Provided records Start Marker

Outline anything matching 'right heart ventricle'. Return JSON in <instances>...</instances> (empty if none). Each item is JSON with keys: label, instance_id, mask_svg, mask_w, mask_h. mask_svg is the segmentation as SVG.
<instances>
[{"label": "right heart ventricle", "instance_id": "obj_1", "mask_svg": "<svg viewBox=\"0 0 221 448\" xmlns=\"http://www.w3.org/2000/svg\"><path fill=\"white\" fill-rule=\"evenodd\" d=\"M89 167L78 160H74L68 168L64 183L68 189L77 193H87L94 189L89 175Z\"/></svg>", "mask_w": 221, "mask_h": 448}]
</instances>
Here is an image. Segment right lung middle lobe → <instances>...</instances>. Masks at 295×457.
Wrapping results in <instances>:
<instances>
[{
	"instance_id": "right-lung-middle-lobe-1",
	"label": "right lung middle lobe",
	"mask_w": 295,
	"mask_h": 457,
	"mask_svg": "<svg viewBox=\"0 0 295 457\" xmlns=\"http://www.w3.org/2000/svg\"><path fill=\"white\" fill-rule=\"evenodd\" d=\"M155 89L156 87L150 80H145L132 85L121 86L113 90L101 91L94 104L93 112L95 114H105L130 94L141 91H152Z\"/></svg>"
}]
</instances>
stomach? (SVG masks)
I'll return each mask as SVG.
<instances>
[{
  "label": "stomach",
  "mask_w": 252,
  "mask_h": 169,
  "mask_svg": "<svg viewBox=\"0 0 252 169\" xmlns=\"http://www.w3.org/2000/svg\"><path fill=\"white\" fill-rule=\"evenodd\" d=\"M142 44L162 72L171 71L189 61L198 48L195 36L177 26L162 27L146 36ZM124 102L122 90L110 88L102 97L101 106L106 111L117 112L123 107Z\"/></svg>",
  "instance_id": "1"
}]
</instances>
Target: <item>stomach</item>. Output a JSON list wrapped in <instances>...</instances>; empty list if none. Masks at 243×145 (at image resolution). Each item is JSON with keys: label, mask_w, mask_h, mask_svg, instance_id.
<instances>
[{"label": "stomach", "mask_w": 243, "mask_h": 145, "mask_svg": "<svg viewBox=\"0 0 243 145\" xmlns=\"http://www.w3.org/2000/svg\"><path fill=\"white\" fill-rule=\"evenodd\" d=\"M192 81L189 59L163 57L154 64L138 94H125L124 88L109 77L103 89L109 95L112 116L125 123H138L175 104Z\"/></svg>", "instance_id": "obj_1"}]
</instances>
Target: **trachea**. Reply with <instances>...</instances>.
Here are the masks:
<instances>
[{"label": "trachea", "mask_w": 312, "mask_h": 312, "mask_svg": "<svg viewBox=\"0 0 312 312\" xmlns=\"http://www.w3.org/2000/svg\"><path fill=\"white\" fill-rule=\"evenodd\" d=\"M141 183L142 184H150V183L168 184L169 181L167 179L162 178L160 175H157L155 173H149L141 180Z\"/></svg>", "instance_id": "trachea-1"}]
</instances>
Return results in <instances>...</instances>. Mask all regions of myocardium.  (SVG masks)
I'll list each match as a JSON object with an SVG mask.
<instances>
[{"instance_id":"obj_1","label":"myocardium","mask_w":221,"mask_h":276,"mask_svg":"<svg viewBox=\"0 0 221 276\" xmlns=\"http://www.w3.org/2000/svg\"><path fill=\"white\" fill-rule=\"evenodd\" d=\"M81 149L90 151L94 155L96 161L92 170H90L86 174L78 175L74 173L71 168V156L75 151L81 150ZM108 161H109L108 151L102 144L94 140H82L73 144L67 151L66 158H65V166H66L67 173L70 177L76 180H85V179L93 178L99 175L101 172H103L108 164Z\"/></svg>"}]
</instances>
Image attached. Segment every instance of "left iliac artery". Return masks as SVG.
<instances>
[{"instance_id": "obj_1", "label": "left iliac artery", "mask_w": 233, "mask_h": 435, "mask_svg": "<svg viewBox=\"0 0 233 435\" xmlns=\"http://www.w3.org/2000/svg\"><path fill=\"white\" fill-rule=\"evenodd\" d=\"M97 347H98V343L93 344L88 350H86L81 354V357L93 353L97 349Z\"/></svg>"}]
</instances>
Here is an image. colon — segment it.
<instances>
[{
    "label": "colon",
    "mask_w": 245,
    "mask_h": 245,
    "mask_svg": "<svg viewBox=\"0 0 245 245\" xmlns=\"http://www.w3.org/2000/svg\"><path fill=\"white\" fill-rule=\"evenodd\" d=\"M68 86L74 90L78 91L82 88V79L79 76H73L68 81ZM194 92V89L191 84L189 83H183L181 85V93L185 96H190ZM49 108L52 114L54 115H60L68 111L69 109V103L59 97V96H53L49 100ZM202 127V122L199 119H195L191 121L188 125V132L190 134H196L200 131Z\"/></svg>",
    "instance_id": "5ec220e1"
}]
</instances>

Provided records End Marker

Task: When you reply, retype each line exactly as it appears above.

Result of this exercise:
Outline anything matching 'right heart ventricle'. Return JSON in <instances>...</instances> (empty if none). Each item is JSON with keys: label, instance_id, mask_svg, mask_w, mask_h. mask_svg is the segmentation as SVG.
<instances>
[{"label": "right heart ventricle", "instance_id": "obj_1", "mask_svg": "<svg viewBox=\"0 0 221 448\" xmlns=\"http://www.w3.org/2000/svg\"><path fill=\"white\" fill-rule=\"evenodd\" d=\"M89 167L78 160H74L68 168L64 183L68 189L77 193H87L94 189L89 175Z\"/></svg>", "mask_w": 221, "mask_h": 448}]
</instances>
Here is an image. Segment right lung middle lobe → <instances>...</instances>. Masks at 295×457.
Wrapping results in <instances>:
<instances>
[{
	"instance_id": "right-lung-middle-lobe-1",
	"label": "right lung middle lobe",
	"mask_w": 295,
	"mask_h": 457,
	"mask_svg": "<svg viewBox=\"0 0 295 457\" xmlns=\"http://www.w3.org/2000/svg\"><path fill=\"white\" fill-rule=\"evenodd\" d=\"M155 89L156 87L150 80H145L132 85L121 86L113 90L101 91L94 104L93 112L95 114H105L130 94L141 91H152Z\"/></svg>"
}]
</instances>
stomach? (SVG masks)
I'll return each mask as SVG.
<instances>
[{
  "label": "stomach",
  "mask_w": 252,
  "mask_h": 169,
  "mask_svg": "<svg viewBox=\"0 0 252 169\" xmlns=\"http://www.w3.org/2000/svg\"><path fill=\"white\" fill-rule=\"evenodd\" d=\"M142 44L162 72L171 71L189 61L198 48L195 36L177 26L162 27L146 36ZM124 102L122 90L110 88L102 97L101 106L106 111L117 112L123 107Z\"/></svg>",
  "instance_id": "1"
}]
</instances>
Target: <item>stomach</item>. Output a JSON list wrapped in <instances>...</instances>; empty list if none. Masks at 243×145 (at image resolution). Each item is JSON with keys: label, mask_w, mask_h, mask_svg, instance_id.
<instances>
[{"label": "stomach", "mask_w": 243, "mask_h": 145, "mask_svg": "<svg viewBox=\"0 0 243 145\" xmlns=\"http://www.w3.org/2000/svg\"><path fill=\"white\" fill-rule=\"evenodd\" d=\"M192 81L189 59L163 57L154 64L138 94H125L124 88L109 77L103 89L109 95L112 116L125 123H138L175 104Z\"/></svg>", "instance_id": "obj_1"}]
</instances>
Target: **trachea**. Reply with <instances>...</instances>.
Here are the masks:
<instances>
[{"label": "trachea", "mask_w": 312, "mask_h": 312, "mask_svg": "<svg viewBox=\"0 0 312 312\" xmlns=\"http://www.w3.org/2000/svg\"><path fill=\"white\" fill-rule=\"evenodd\" d=\"M141 183L142 184H150V183L168 184L169 181L167 179L162 178L160 175H157L155 173H149L141 180Z\"/></svg>", "instance_id": "trachea-1"}]
</instances>
Return results in <instances>...</instances>. Mask all regions of myocardium.  (SVG masks)
I'll list each match as a JSON object with an SVG mask.
<instances>
[{"instance_id":"obj_1","label":"myocardium","mask_w":221,"mask_h":276,"mask_svg":"<svg viewBox=\"0 0 221 276\" xmlns=\"http://www.w3.org/2000/svg\"><path fill=\"white\" fill-rule=\"evenodd\" d=\"M81 149L90 151L94 155L96 161L92 170H90L86 174L78 175L74 173L71 168V156L75 151L81 150ZM108 161H109L108 151L102 144L94 140H82L73 144L67 151L66 158H65V166H66L67 173L70 177L76 180H85V179L93 178L99 175L101 172H103L108 164Z\"/></svg>"}]
</instances>
Image attached. Segment every instance of "left iliac artery". Return masks as SVG.
<instances>
[{"instance_id": "obj_1", "label": "left iliac artery", "mask_w": 233, "mask_h": 435, "mask_svg": "<svg viewBox=\"0 0 233 435\" xmlns=\"http://www.w3.org/2000/svg\"><path fill=\"white\" fill-rule=\"evenodd\" d=\"M97 347H98V343L93 344L88 350H86L81 354V357L93 353L97 349Z\"/></svg>"}]
</instances>
Here is an image. colon — segment it.
<instances>
[{
    "label": "colon",
    "mask_w": 245,
    "mask_h": 245,
    "mask_svg": "<svg viewBox=\"0 0 245 245\" xmlns=\"http://www.w3.org/2000/svg\"><path fill=\"white\" fill-rule=\"evenodd\" d=\"M68 86L74 90L78 91L82 88V79L79 76H73L68 81ZM194 92V89L191 84L189 83H183L181 85V93L185 96H190ZM49 108L52 114L54 115H60L68 111L69 109V103L59 97V96H53L49 100ZM202 127V122L199 119H195L191 121L188 125V132L190 134H196L200 131Z\"/></svg>",
    "instance_id": "5ec220e1"
}]
</instances>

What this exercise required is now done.